我這一生,十之八九的痛苦都來自母親,她為人專橫跋扈,自以為是,愚昧而又雙標,總是強加她的思想,仿佛我是一件器械,必須改裝成她喜歡的模樣。
只可惜我是她想法的反面,所以她很不喜歡我,有一點怒火就要宣泄在我身上,有一點不足就要責怪我。
她很好面,也是她家鄉的風俗,也包括長者為尊,所以便很是傲慢,當然長輩生來便對小輩有一種傲慢。
在外,總是輕聲細語,笑臉迎人,在內如果能稱她心意,任其差遣,那麽只會隨口幾句,不稱心就會說些很難聽傷人的話語。
她總是能給自己找理由,說是性子急,不是有意的,以後會更正,但這種話從小學她就說過,到我成年甚至更加嚴重。
她聽不得責備,因為她覺得自己做的夠好,或者是知道自己做的不夠好,父親說她兩句音調就要拉大,然後開始吵架。
他們經常吵架,工作是工作,每有假期相處片刻就會有爭吵,不爭不休的爭吵,有些時候會說因為我才沒有分開,有些時候說是對生活的發泄。
差不多是幼兒園的時候,我已經記不清這些事,他們就已經在吵架,現在對我的不滿想來也是受盡委屈卻沒有苦盡甘來吧。
我是個廢物,毫無進取心,身嬌體弱,內心寡言,為人陰暗,什麽也不會,只會打遊戲,自我懶惰,像一塊腐朽的爛木。
徹頭徹尾的廢物,社會的邊角料,人群的最底層,誰見了都想踩一腳。
我的過往平淡而孤獨,沒什麽朋友,到現在只有一個,還是對方願意主動當我朋友,我並不會去主動接觸誰。
小時候,一年級之前,他們說的是個很靈怪外向熱情的孩子,總是用“花言巧語”得到自己想要的,在商場聽到音樂就會跳舞,做錯事就會立馬求饒認錯。
同時,我還是個“天才”,十分聰明,學習能力很強,思維運轉很快,父親買了本厚厚好幾塊磚大的思維書,我都能解開絕大部分。
記得是他們吵架後,鬧著離婚,母親大晚上把我帶出去。
那時建設並不好,天很黑,風很冷,在某處台階上,母親問我是跟父親還是跟她,我在哭,並不理解這是為什麽,然後我就被送回老家。
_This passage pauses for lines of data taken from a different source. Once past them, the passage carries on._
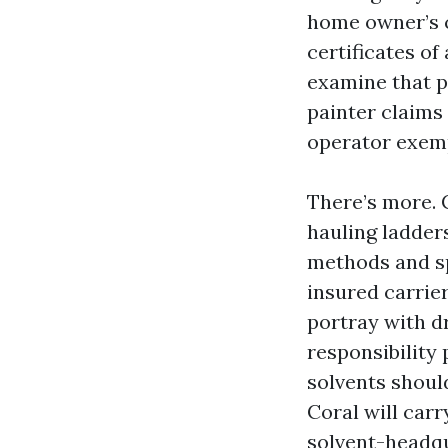
home owner’s c
certificates o
examine that po
painter claims
operator exemp
There’s more. 
hauling ladders
methods and sp
insured carrier
portray with dr
responsibility 
solvents shoul
Coral will carr
solvent-headqu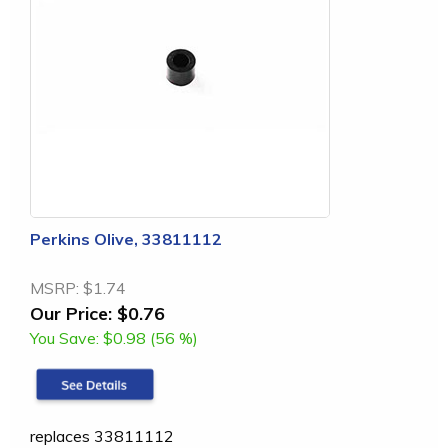
Perkins Olive, 33811112
MSRP:
$1.74
Our Price:
$0.76
You Save:
$0.98 (56 %)
replaces 33811112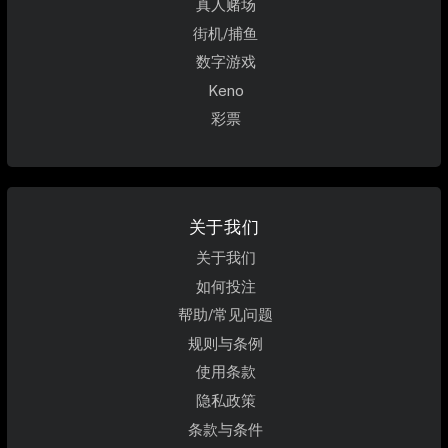
真人赌场
街机/捕鱼
数字游戏
Keno
彩票
关于我们
关于我们
如何投注
帮助/常见问题
规则与条例
使用条款
隐私政策
条款与条件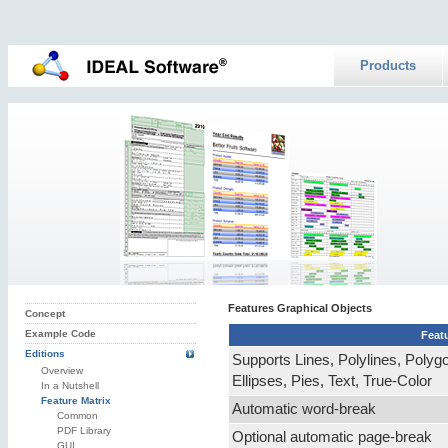
Products
Features Graphical Objects
Concept
Example Code
Feat
Editions
Supports Lines, Polylines, Polyg
Overview
Ellipses, Pies, Text, True-Color
In a Nutshell
Feature Matrix
Automatic word-break
Common
PDF Library
Optional automatic page-break
GUI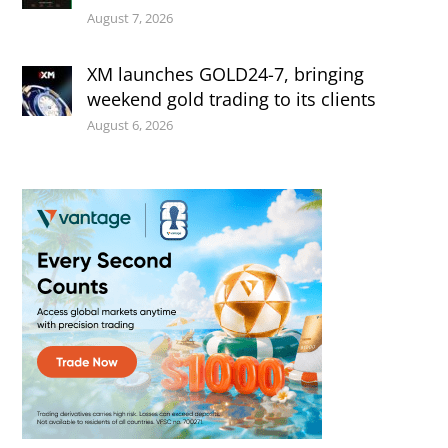
August 7, 2026
XM launches GOLD24-7, bringing
weekend gold trading to its clients
August 6, 2026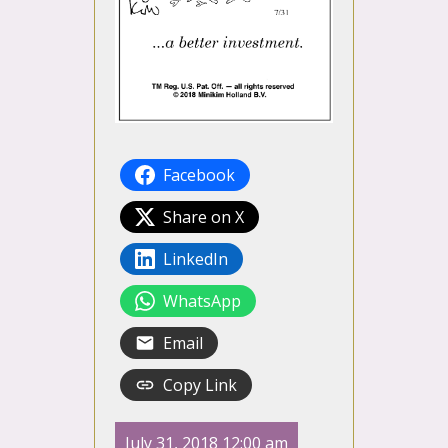
Facebook
Share on X
LinkedIn
WhatsApp
Email
Copy Link
July 31, 2018 12:00 am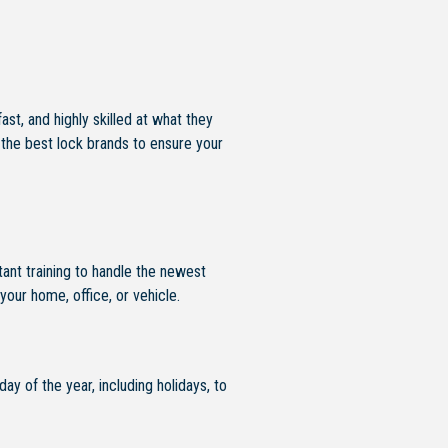
t, and highly skilled at what they
 the best lock brands to ensure your
ant training to handle the newest
your home, office, or vehicle.
ay of the year, including holidays, to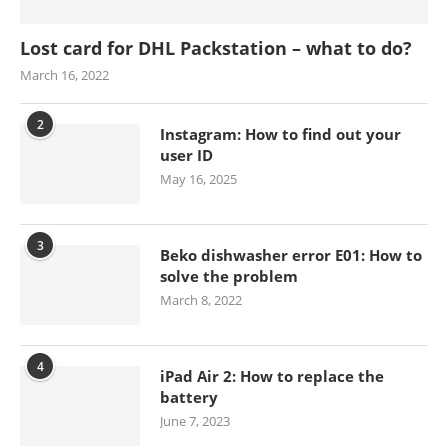
Lost card for DHL Packstation – what to do?
March 16, 2022
2
Instagram: How to find out your
user ID
May 16, 2025
3
Beko dishwasher error E01: How to
solve the problem
March 8, 2022
4
iPad Air 2: How to replace the
battery
June 7, 2023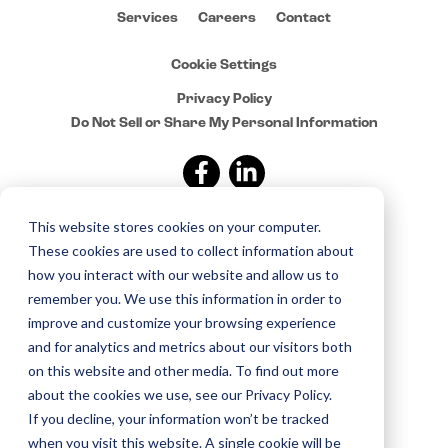
Services
Careers
Contact
Cookie Settings
Privacy Policy
Do Not Sell or Share My Personal Information
This website stores cookies on your computer.
Sign up for news and
These cookies are used to collect information about
updates from Sylvan
how you interact with our website and allow us to
remember you. We use this information in order to
improve and customize your browsing experience
Copyright © 2015–2025 Sylvan. All rights reserved.
and for analytics and metrics about our visitors both
on this website and other media. To find out more
about the cookies we use, see our Privacy Policy.
If you decline, your information won’t be tracked
when you visit this website. A single cookie will be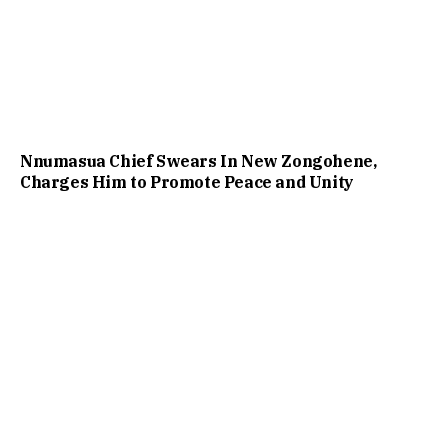
Nnumasua Chief Swears In New Zongohene,
Charges Him to Promote Peace and Unity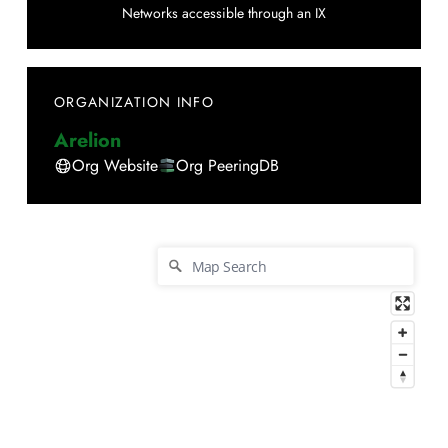
Networks accessible through an IX
ORGANIZATION INFO
Arelion
Org Website
Org PeeringDB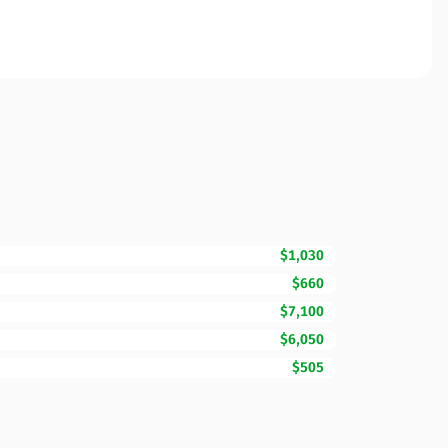
$1,030
$660
$7,100
$6,050
$505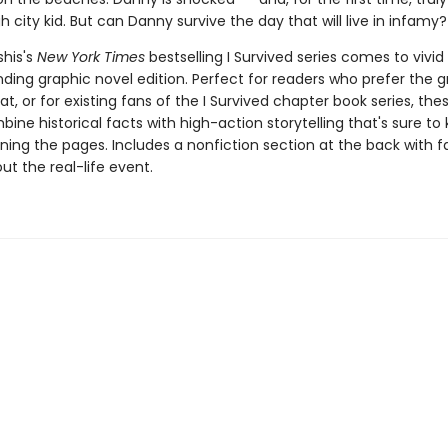
h city kid. But can Danny survive the day that will live in infamy?
his's
New York Times
bestselling I Survived series comes to vivid l
ding graphic novel edition. Perfect for readers who prefer the g
t, or for existing fans of the I Survived chapter book series, the
ine historical facts with high-action storytelling that's sure to
ning the pages. Includes a nonfiction section at the back with 
t the real-life event.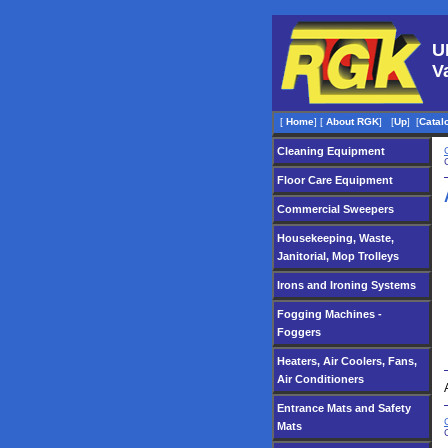
U
V
[
Home
]
[
About RGK
]
[
Up
]
[
Catal
Cleaning Equipment
Floor Care Equipment
Commercial Sweepers
Housekeeping, Waste,
Janitorial, Mop Trolleys
Irons and Ironing Systems
Fogging Machines -
Foggers
Heaters, Air Coolers, Fans,
Air Conditioners
Entrance Mats and Safety
Mats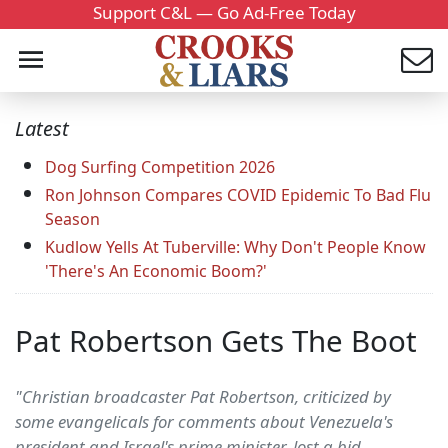
Support C&L — Go Ad-Free Today
Latest
Dog Surfing Competition 2026
Ron Johnson Compares COVID Epidemic To Bad Flu
Season
Kudlow Yells At Tuberville: Why Don't People Know
'There's An Economic Boom?'
Pat Robertson Gets The Boot
"Christian broadcaster Pat Robertson, criticized by
some evangelicals for comments about Venezuela's
president and Israel's prime minister, lost a bid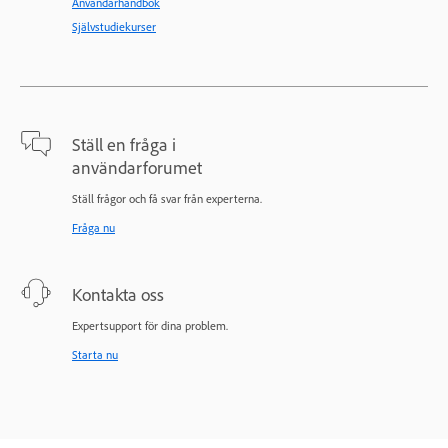
Användarhandbok
Självstudiekurser
Ställ en fråga i
användarforumet
Ställ frågor och få svar från experterna.
Fråga nu
Kontakta oss
Expertsupport för dina problem.
Starta nu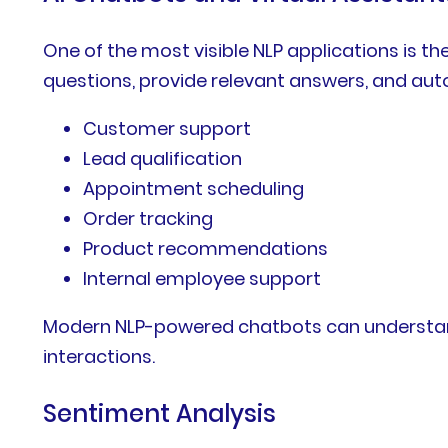
One of the most visible NLP applications is 
questions, provide relevant answers, and auto
Customer support
Lead qualification
Appointment scheduling
Order tracking
Product recommendations
Internal employee support
Modern NLP-powered chatbots can understand 
interactions.
Sentiment Analysis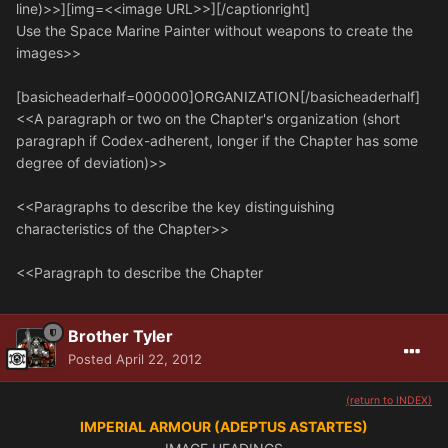
line)>>][img=<<image URL>>][/captionright]
Use the Space Marine Painter without weapons to create the
images>>
[basicheaderhalf=000000]ORGANIZATION[/basicheaderhalf]
<<A paragraph or two on the Chapter's organization (short
paragraph if Codex-adherent, longer if the Chapter has some
degree of deviation)>>
<<Paragraphs to describe the key distinguishing
characteristics of the Chapter>>
<<Paragraph to describe the Chapter
Brother Tyler
Posted
April 22, 2012
(return to INDEX)
IMPERIAL ARMOUR (ADEPTUS ASTARTES)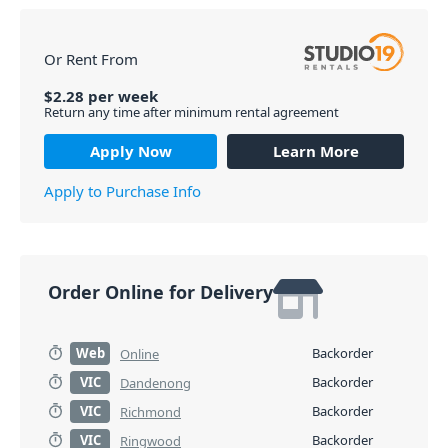
Or Rent From
$
2.28
per
week
Return any time after minimum rental agreement
Apply Now
Learn More
Apply to Purchase Info
Order Online for Delivery
Web
Backorder
Online
VIC
Backorder
Dandenong
VIC
Backorder
Richmond
VIC
Backorder
Ringwood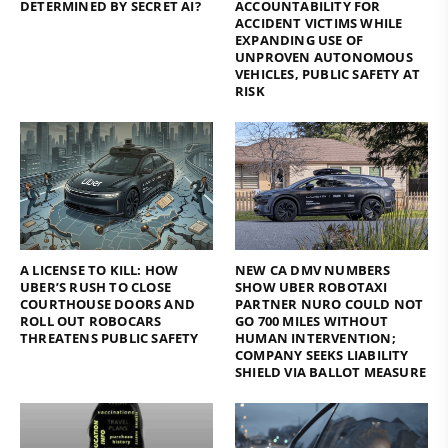
DETERMINED BY SECRET AI?
ACCOUNTABILITY FOR
ACCIDENT VICTIMS WHILE
EXPANDING USE OF
UNPROVEN AUTONOMOUS
VEHICLES, PUBLIC SAFETY AT
RISK
A LICENSE TO KILL: HOW
NEW CA DMV NUMBERS
UBER’S RUSH TO CLOSE
SHOW UBER ROBOTAXI
COURTHOUSE DOORS AND
PARTNER NURO COULD NOT
ROLL OUT ROBOCARS
GO 700 MILES WITHOUT
THREATENS PUBLIC SAFETY
HUMAN INTERVENTION;
COMPANY SEEKS LIABILITY
SHIELD VIA BALLOT MEASURE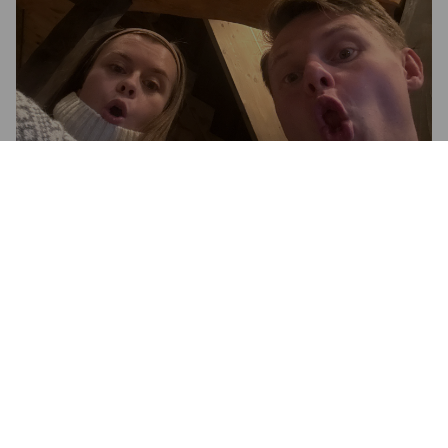
ÆGIR PILS
4.7%
Pilsner.
Ægir Bryggeri.
4.2
I believe close as good as pils can be. Proper kind of fresh 
slight bitter ”pils” taste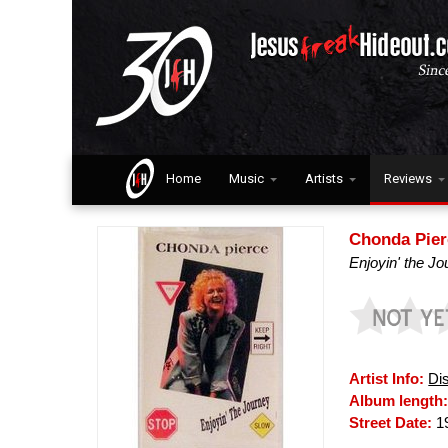
Home
Music
Artists
Reviews
Chonda Pier
Enjoyin' the J
Artist Info:
Di
Album length
Street Date:
1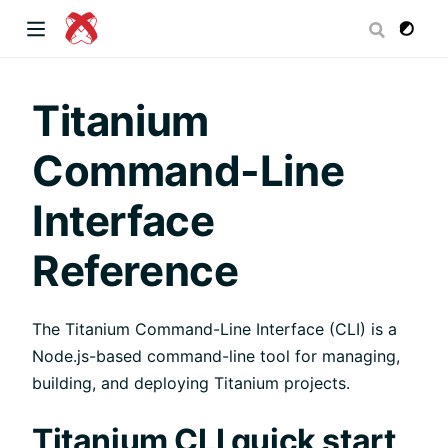
dow)
Titanium
Command-Line
 window)
Interface
Reference
)
The Titanium Command-Line Interface (CLI) is a
Node.js-based command-line tool for managing,
building, and deploying Titanium projects.
Titanium CLI quick start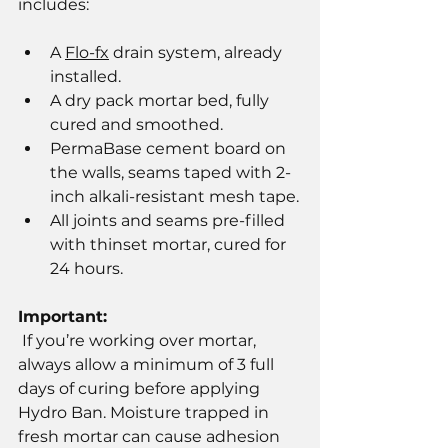
includes:
A 
Flo-fx
 drain system, already 
installed.
A dry pack mortar bed, fully 
cured and smoothed.
PermaBase cement board on 
the walls, seams taped with 2-
inch alkali-resistant mesh tape.
All joints and seams pre-filled 
with thinset mortar, cured for 
24 hours.
Important:
 If you’re working over mortar, 
always allow a minimum of 3 full 
days of curing before applying 
Hydro Ban. Moisture trapped in 
fresh mortar can cause adhesion 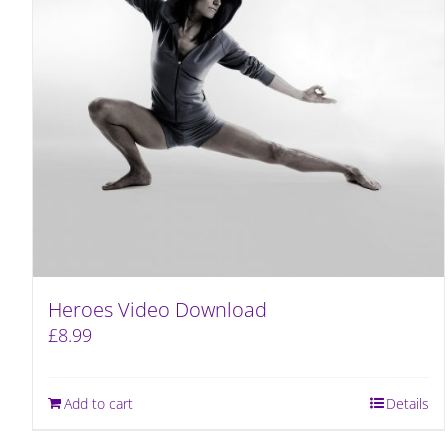
Heroes Video Download
£
8.99
Add to cart
Details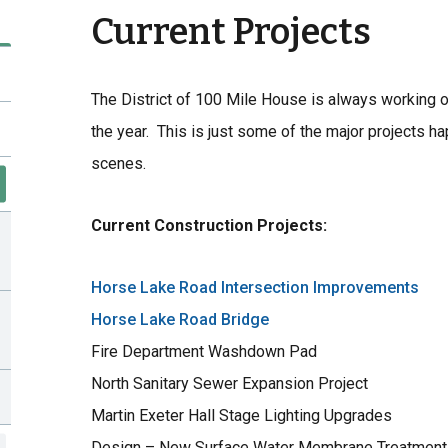
Current Projects
The District of 100 Mile House is always working on
the year. This is just some of the major projects 
scenes.
Current Construction Projects:
Horse Lake Road Intersection Improvements
Horse Lake Road Bridge
Fire Department Washdown Pad
North Sanitary Sewer Expansion Project
Martin Exeter Hall Stage Lighting Upgrades
Design – New Surface Water Membrane Treatment 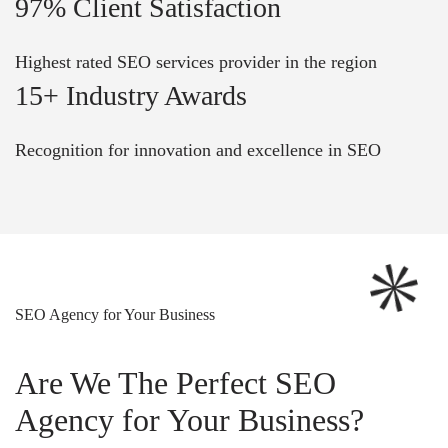
97% Client Satisfaction
Highest rated SEO services provider in the region
15+ Industry Awards
Recognition for innovation and excellence in SEO
SEO Agency for Your Business
Are We The Perfect SEO
Agency for Your Business?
是外公外婆家,山村一到晚上很暗,外公家很窮,在那上了一年級,被接走又上了一年級,我好像上了好幾個一年級,才和班上其他人一樣大。
外公家我幾乎記不得,只知道剛到時被親戚家的孩子欺負,一個村子的陌生人,很好面子還是很熱情,經常擺宴席,我也經常去蹭吃蹭喝。
印象最深的還是吃了一種果子,那是世界上最可怕的嘔吐藥,吃什麽都會反胃然後吐出來,還是到鎮上看過才被治好。
後來又被父母接走,不斷的吵架,不斷的搬家,持續到三年級才安定下來,此後頂著所謂“天才”的頭銜,一直到小學畢業,到初中。
然後,“天才”隕落,因為一個科目擺在眼前的只有幾個選擇,回老家上高中,但因為僅存的朋友選擇了進中專。
然後混跡兩三年,家裡人也不讓我升學,在家裡躺了整整一年。
這一年是我十幾年裡最高興的時間,不是因為宅在家裡很高興,而是母親到附近工作也住在附近。
至於未來?未來我才不在乎,或許這段新時光或許能改變我的一絲想法,不過想來也是不可能。
一個人的思維不是片刻產生並固化,而是一朝一夕間慢慢形成,我是個悲觀自我主義者,一個極為隨性的人。
情感淡薄,沒有追求,沒有夢想,沒什麽喜歡的事物,哪怕喜歡也可以放下,不在乎大多事,包括死亡以及其他。
未來,不過是得過且過罷了,父母離婚意味著解脫嗎?我隻覺得不值,為我自己不值。